Movement of poultry _ either live or dead _ from an area where H5N1 bird flu had been found violates U.N. guidelines, Nabarro said.

The U.N. bird flu chief said the recent upsurge in H5N1 bird flu outbreaks around the world is not a surprise, explaining that there have been seasonal spikes in each of the past few years.

"Since 2003, we've seen a rise in the number of reported outbreaks in poultry and indeed of human cases ... between the period December-April, and we expect that there will be more outbreaks," Nabarro said, adding that new cases could emerge through June.

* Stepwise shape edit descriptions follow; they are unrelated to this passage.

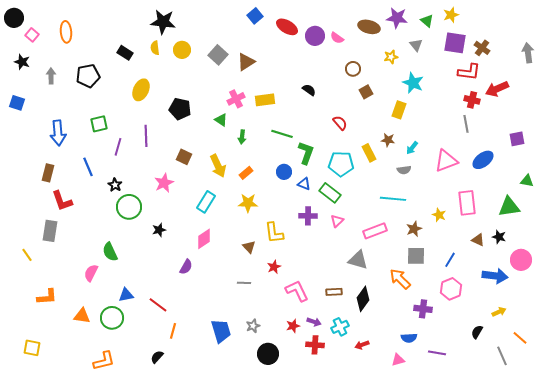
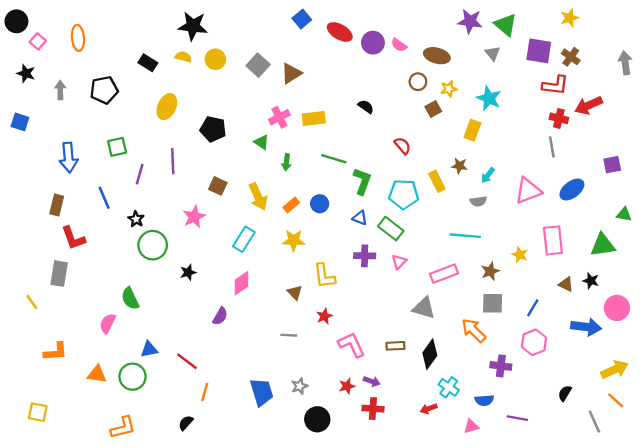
yellow star: (451, 15) -> (570, 18), moved
green triangle: (427, 21) -> (506, 25), size x1.5
brown ellipse: (369, 27) -> (437, 56), moved
yellow semicircle: (155, 48) -> (183, 57), turned 112
yellow star: (391, 57) -> (449, 89), moved
blue circle: (284, 172) -> (320, 204), moved
yellow arrow: (499, 312) -> (615, 370), moved, size x1.6
cyan cross: (340, 327) -> (449, 387), moved, turned -30

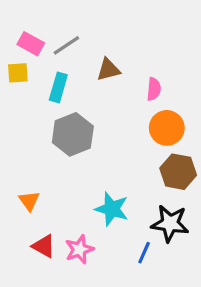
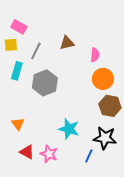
gray line: (66, 45) -> (36, 51), moved, turned -30
cyan rectangle: (58, 87) -> (17, 71), moved
pink star: (79, 249) -> (49, 154), turned -30

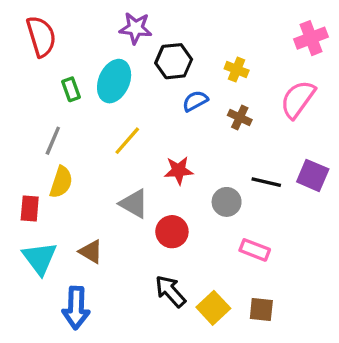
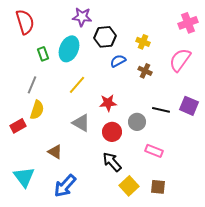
red rectangle: (30, 209) -> (18, 126), turned 56
red circle: (172, 232) -> (112, 132), moved
cyan triangle: (40, 258) -> (24, 177), moved
black arrow: (170, 291) -> (112, 162), moved
blue arrow: (76, 308) -> (65, 186), moved, turned 40

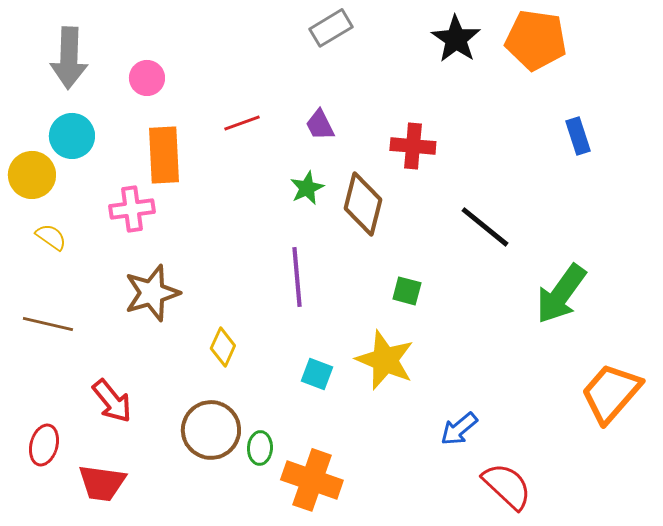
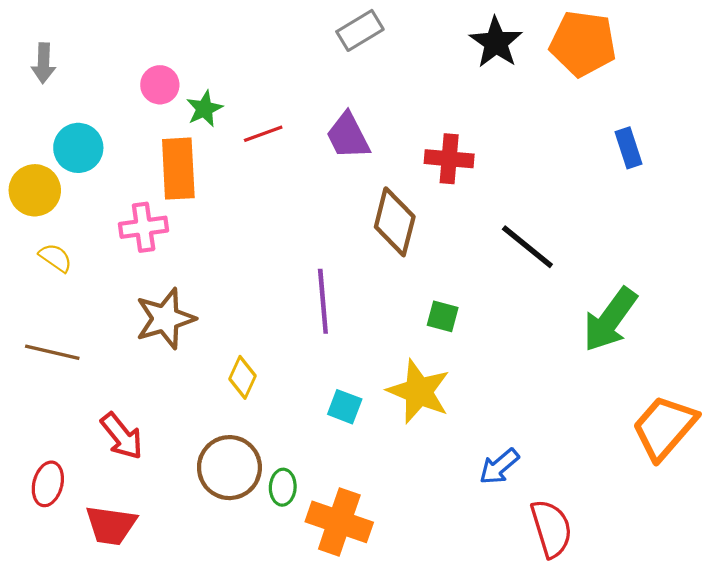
gray arrow: (69, 58) -> (44, 63), moved, size x0.6
purple trapezoid: (320, 125) -> (348, 136), size x1.4
green star: (307, 188) -> (204, 109), moved
red semicircle: (507, 486) -> (551, 528), turned 30

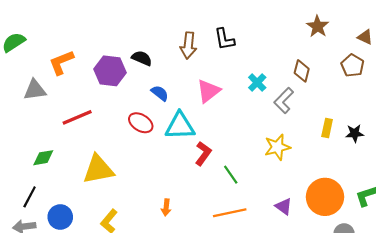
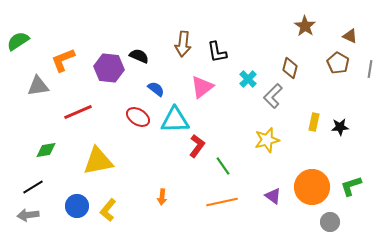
black L-shape: (224, 39) -> (217, 52), moved
black line: (30, 197) -> (33, 187), turned 30
blue circle: (60, 217) -> (77, 206), moved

During the last two months, he said, there have been new outbreaks of bird flu in Indonesia, Vietnam, South Korea, China, Thailand, Japan, Egypt, Hungary, Nigeria and Britain _ and a new outbreak was reported in Turkey.

"And human infections have been confirmed in China, Egypt, Nigeria and Indonesia and they're suspected in other locations as well," he said.

H5N1 has prompted the slaughter of millions of birds across Asia since late 2003 and caused the deaths of more than 160 people worldwide, around a third of them in Indonesia, according to the World Health Organization.

Most people killed so far have been infected by domestic fowl and the virus remains very hard for humans to catch. Nabarro said about half the people infected die.

But experts fear it could mutate into a form that easily spreads among humans, sparking a pandemic with the potential to kill millions.